SERVICE AVAILABILITY

• Are the facilities housing the service provider adequately secured (video surveillance, access control, etc.)?
• Are the RPOs and RTOs consistent with the business’ requirements?
• How often are backups taken, are they maintained off-site, and have backups and restores been tested to your satisfaction?
• Are standard backup methods and media used just in case the business needs to bring data back in-house?
• Are maintenance and maintenance windows satisfactory according to your operational needs?
• What types of technical security do they employ (i.e., firewalls, virus protection, intrusion detection devices, etc.)?
• Are their hours of operation coincident with yours?
• If you are a global company do they provide multilingual support?
• Are there clear escalation procedures in case of an incident?
• Does the vendor provide global diversity so if one site goes down another can be used in its place?

OPERATIONAL

• Have they corrected any areas of concern to your business?
• What capacity planning do they have in place to meet the growing needs of your business?
• What standards of practice do they adhere to (i.e., ISO 27001, BS25999, etc.)?
• Do they have a patch management program in place and what is it? Does it meet your requirements?
• Do their SlAs meet your business and operational requirements?

Summary

I have developed a hosting questionnaire which I require each cloud service vendor to complete to the satisfaction of my client, and I recommend you do the same. Sometimes it takes a few iterations to complete the form to the satisfaction of my client, but when completed, it does provide documentation of due diligence and a clearer picture of what can be expected from the service provider. If the vendor will not complete the questionnaire, then it would be best to move on to another vendor – regardless of cost. If you can’t come to terms before a contract or statement of work is signed, it will be ten times more difficult after the signature to come to an agreement. If the cloud provider does not comply with your needs, you may be better off developing your own cloud.

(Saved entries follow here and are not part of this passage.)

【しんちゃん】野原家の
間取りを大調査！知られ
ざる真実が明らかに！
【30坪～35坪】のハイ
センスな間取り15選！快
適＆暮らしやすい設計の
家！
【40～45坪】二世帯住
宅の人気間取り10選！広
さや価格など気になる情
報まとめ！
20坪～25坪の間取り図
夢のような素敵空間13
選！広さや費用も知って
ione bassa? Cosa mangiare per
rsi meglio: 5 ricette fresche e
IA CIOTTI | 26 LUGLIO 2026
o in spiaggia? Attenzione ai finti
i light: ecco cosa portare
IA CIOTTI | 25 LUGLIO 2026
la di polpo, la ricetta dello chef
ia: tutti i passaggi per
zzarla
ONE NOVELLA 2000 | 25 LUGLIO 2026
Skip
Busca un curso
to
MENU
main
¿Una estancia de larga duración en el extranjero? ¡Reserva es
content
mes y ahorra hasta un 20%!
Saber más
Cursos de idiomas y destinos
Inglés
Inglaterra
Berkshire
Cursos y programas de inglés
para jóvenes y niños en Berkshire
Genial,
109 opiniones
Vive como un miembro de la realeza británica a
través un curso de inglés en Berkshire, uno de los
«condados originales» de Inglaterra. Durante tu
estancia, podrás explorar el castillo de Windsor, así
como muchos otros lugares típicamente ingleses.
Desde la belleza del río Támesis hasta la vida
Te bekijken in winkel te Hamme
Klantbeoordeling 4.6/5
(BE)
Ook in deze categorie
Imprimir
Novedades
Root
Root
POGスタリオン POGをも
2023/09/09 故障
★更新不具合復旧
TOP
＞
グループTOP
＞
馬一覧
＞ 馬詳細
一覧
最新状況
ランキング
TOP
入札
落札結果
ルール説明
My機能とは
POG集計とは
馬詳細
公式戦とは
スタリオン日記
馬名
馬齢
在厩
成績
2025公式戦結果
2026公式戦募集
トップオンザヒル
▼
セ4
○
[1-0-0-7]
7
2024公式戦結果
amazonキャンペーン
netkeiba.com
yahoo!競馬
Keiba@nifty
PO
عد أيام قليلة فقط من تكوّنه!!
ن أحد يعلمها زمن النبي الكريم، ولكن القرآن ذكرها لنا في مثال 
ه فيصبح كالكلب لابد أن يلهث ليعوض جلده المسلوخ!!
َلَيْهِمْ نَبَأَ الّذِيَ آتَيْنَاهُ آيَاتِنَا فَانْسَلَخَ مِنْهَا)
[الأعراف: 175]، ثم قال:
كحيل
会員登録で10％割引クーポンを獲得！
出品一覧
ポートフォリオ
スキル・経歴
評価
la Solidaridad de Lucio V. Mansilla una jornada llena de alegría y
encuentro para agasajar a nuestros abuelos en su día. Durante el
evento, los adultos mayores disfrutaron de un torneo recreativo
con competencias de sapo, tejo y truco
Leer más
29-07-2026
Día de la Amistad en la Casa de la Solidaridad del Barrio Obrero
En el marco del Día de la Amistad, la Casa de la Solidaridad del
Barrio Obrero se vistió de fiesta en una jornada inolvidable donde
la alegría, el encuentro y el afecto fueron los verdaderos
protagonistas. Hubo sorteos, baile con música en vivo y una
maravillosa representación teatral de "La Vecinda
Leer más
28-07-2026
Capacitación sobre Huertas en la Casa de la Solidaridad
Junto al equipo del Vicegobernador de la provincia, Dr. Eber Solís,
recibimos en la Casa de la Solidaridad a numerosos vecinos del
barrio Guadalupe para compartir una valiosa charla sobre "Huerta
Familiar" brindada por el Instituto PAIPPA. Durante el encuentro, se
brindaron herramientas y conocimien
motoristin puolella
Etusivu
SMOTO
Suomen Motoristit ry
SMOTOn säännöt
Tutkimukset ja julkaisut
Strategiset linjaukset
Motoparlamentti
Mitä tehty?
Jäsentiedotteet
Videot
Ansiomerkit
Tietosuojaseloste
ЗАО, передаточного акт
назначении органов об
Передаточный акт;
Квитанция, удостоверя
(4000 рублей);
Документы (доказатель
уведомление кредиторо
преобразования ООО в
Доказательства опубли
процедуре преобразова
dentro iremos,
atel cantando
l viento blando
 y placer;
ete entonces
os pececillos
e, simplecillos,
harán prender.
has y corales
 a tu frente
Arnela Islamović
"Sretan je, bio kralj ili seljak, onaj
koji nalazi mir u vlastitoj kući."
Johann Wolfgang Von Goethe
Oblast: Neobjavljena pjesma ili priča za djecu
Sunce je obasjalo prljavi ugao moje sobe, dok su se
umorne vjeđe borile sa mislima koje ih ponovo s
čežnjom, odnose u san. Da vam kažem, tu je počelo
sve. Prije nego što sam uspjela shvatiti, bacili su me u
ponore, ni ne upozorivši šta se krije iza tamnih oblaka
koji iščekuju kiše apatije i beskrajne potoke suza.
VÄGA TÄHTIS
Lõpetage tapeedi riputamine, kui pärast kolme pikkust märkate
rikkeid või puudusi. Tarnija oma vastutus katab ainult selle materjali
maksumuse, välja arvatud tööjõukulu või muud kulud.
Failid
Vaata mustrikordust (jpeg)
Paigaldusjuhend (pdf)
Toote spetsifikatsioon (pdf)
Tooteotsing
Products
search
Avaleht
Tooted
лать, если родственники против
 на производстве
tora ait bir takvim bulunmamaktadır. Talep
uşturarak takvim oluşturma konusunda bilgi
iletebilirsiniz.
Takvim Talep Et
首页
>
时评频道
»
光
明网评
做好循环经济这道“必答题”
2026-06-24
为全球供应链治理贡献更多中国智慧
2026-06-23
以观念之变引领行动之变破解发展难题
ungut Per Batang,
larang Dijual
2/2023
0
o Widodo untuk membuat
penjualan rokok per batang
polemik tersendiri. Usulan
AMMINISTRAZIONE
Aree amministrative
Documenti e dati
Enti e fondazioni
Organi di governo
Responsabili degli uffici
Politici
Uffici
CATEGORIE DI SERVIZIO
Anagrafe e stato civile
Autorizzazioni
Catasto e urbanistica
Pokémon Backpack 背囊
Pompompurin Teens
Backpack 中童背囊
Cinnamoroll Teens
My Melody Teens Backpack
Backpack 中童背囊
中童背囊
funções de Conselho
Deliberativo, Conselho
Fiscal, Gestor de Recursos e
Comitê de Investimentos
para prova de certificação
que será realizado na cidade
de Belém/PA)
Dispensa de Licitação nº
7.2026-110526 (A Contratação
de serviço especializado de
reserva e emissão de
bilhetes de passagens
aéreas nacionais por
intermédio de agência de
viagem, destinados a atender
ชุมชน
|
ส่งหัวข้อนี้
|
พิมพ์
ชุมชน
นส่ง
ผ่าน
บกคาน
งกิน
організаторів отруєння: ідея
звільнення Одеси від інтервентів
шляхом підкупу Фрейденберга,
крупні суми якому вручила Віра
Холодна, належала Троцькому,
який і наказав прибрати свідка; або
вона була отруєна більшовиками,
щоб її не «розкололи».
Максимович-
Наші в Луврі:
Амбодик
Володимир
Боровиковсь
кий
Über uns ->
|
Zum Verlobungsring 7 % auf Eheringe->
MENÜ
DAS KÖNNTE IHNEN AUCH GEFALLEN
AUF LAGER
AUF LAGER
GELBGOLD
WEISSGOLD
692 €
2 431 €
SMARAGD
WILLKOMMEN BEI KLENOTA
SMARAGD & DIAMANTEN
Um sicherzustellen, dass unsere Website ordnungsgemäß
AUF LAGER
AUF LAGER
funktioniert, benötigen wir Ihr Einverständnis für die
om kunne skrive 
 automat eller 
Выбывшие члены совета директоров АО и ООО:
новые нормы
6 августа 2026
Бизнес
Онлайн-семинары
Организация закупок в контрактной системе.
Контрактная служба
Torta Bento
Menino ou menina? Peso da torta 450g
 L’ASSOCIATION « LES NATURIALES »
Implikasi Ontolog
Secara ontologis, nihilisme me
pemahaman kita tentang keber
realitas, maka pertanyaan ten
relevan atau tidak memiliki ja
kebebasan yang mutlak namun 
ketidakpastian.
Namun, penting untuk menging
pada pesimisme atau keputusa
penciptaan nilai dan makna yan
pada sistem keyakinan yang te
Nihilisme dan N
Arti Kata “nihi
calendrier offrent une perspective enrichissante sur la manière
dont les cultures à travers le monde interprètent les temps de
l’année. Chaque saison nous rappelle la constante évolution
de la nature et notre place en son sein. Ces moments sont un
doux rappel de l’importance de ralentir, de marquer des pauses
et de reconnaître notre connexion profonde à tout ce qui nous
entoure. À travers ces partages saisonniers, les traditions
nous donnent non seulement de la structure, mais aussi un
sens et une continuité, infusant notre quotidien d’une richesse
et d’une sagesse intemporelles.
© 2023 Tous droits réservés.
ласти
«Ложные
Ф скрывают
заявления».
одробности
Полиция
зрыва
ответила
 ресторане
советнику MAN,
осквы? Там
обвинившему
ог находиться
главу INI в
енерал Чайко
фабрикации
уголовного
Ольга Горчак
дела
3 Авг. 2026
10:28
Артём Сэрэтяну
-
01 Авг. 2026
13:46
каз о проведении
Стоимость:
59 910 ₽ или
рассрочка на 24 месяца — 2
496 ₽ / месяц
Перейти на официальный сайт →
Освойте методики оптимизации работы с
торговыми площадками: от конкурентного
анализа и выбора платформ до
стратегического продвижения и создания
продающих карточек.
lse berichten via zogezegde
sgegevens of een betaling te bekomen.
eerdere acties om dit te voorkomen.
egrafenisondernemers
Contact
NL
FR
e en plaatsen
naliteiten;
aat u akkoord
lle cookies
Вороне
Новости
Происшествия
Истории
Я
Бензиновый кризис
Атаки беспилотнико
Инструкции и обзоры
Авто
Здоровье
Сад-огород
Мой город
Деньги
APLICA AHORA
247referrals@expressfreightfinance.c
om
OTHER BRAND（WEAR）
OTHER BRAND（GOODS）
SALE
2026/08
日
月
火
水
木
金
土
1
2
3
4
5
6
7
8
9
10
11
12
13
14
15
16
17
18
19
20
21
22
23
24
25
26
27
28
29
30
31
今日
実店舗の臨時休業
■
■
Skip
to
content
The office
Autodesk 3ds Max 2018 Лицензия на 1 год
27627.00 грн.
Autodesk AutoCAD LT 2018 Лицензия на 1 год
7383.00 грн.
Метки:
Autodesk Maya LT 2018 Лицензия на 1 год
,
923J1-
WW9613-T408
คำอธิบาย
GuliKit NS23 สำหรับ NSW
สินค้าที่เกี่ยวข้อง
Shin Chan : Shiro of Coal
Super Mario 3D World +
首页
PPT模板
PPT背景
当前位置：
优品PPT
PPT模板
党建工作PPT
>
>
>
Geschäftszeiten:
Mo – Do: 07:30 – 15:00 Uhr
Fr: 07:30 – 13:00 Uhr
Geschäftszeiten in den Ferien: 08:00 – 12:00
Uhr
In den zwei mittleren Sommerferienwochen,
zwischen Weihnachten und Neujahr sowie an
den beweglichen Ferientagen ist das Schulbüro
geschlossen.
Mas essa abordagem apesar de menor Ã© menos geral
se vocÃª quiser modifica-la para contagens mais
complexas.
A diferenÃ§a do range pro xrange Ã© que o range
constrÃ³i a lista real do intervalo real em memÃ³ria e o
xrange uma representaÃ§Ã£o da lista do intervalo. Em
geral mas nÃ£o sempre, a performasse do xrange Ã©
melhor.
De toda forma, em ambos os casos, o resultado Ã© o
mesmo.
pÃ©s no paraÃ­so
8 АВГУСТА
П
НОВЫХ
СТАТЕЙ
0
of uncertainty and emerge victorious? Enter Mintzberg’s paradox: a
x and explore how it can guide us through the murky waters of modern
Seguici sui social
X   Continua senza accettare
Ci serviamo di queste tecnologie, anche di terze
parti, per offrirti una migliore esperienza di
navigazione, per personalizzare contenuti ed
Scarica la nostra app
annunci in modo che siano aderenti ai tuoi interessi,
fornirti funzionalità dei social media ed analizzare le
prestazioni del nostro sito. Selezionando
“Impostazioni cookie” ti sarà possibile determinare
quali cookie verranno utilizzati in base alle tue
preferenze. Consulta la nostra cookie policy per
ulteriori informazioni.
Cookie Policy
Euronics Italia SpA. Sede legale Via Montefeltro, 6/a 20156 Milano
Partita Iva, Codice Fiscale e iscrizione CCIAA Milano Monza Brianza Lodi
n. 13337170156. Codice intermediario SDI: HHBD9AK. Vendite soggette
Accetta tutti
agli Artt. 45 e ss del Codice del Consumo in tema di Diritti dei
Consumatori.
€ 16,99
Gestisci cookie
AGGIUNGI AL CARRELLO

This article has only scratched the surface and provided information on the basic questions that should be asked and answered to protect businesses utilizing cloud service providers. The intent of this article was to inform the reader that there are many types of cloud service offerings and ways to reduce and/or eliminate problems. The primary issue is one of due diligence. We as corporate or government IT security or business continuity experts need to make sure our organizational leaders have the necessary information to make informed choices for the protection of critical and sensitive information, to allow them to decide between implementing adequate controls and safeguards now to protect against risks, or to potentially pay later in reparations and damaged reputation.